General Musings

A Year of Change – May

June 1, 2020
collage for may updates including image of a black woman wearing a t-shirt saying "no homophobia, no violence, no racism, no sexism", an image of a ginger guinea pig, and an image with the words "charity donation" and the o is a red heart

Does anyone else feel like this year is just whizzing by? I can’t quite believe I’m already writing my 5th monthly update for this year. And yet so much has happened in 2020 so far that I find it very hard to grasp that we are not even halfway through it yet. It feels like as a society we’re experiencing a lifetime’s worth of challenges and change all at once, and it’s incredibly overwhelming in many ways. Which is why I’m actually really grateful that I’ve been documenting this year month by month, otherwise I’d have completely forgotten half the “smaller” details of what we’ve been through. As it is, I find it tough at the end of each month to remember what has happened that month and not before it.

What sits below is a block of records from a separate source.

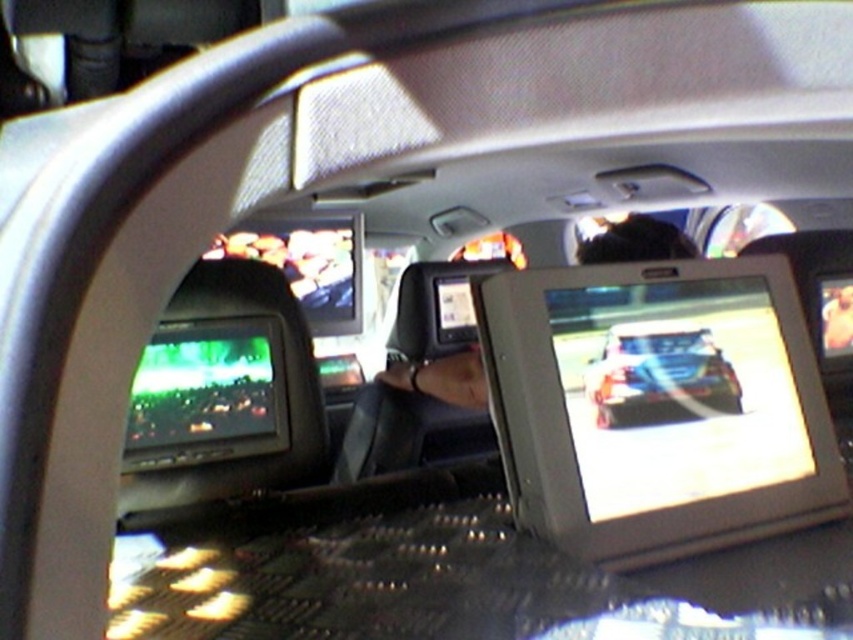 Question: Which point appears closest to the camera in this image?

Choices:
 (A) (672, 385)
 (B) (798, 436)

Answer: (A)

Question: Is shiny plastic screen at center bigger than shiny metallic car at center?

Choices:
 (A) no
 (B) yes

Answer: (B)

Question: Which of the following is the farthest from the observer?

Choices:
 (A) shiny metallic car at center
 (B) matte black monitor at center
 (C) shiny plastic screen at center

Answer: (B)

Question: Which object is farther from the camera taking this photo?

Choices:
 (A) shiny plastic screen at center
 (B) shiny metallic car at center
 (C) matte black monitor at center

Answer: (C)

Question: Is shiny plastic screen at center smaller than shiny metallic car at center?

Choices:
 (A) yes
 (B) no

Answer: (B)

Question: Can you confirm if shiny plastic screen at center is positioned to the right of shiny metallic car at center?

Choices:
 (A) no
 (B) yes

Answer: (B) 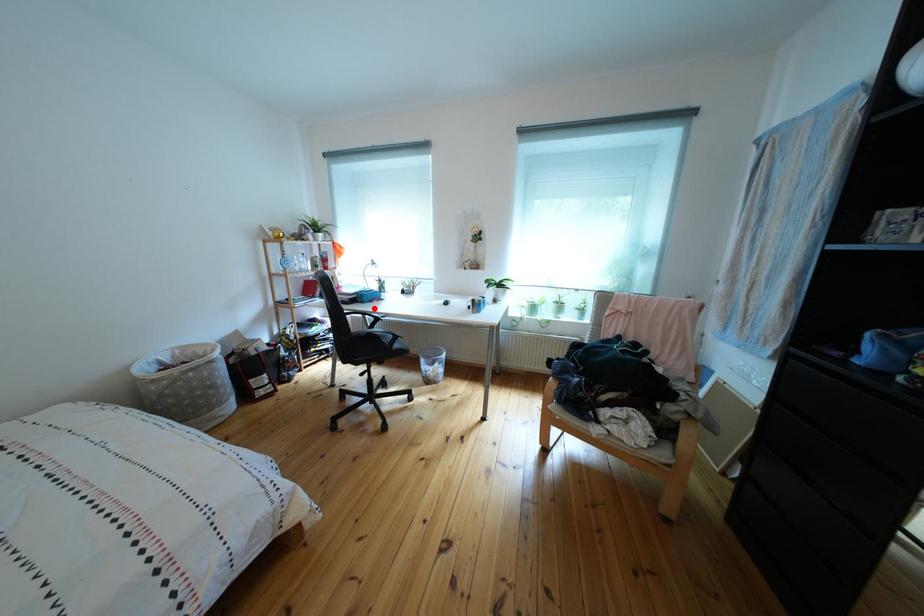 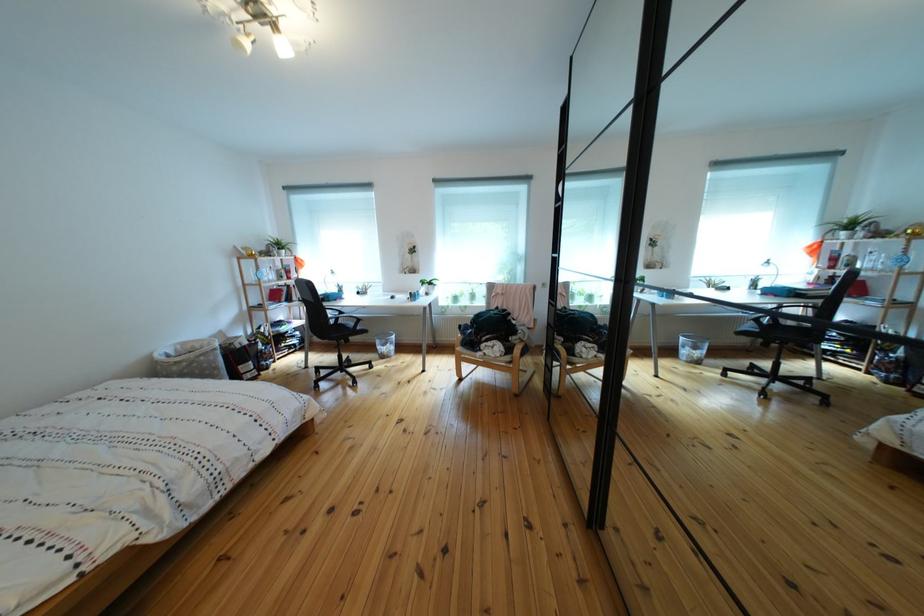 Question: I am providing you with two images of the same scene from different viewpoints. In image1, a red point is highlighted. Considering the same 3D point in image2, which of the following is correct?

collage for may updates including image of a black woman wearing a t-shirt saying "no homophobia, no violence, no racism, no sexism", an image of a ginger guinea pig, and an image with the words "charity donation" and the o is a red heart

Awareness Days

May has been a pretty intense month in terms of awareness, which as you know is something I am passionate about. I spent the first part of the month trying to take part in a daily prompt about how M.E. has impacted my life. Whilst I enjoyed creating the content to begin with, it started to feel very heavy and exhausting being reminded on a daily basis of just how much has been taken from me thanks to getting this ill. So for my own sense of well-being I had to stop posting about it after a while. But I still continued to support the cause, and was hugely overwhelmed when Anna’s Blue Sunday Virtual Tea Party for M.E. raised over £5,000. What an amazing highlight of the month that was!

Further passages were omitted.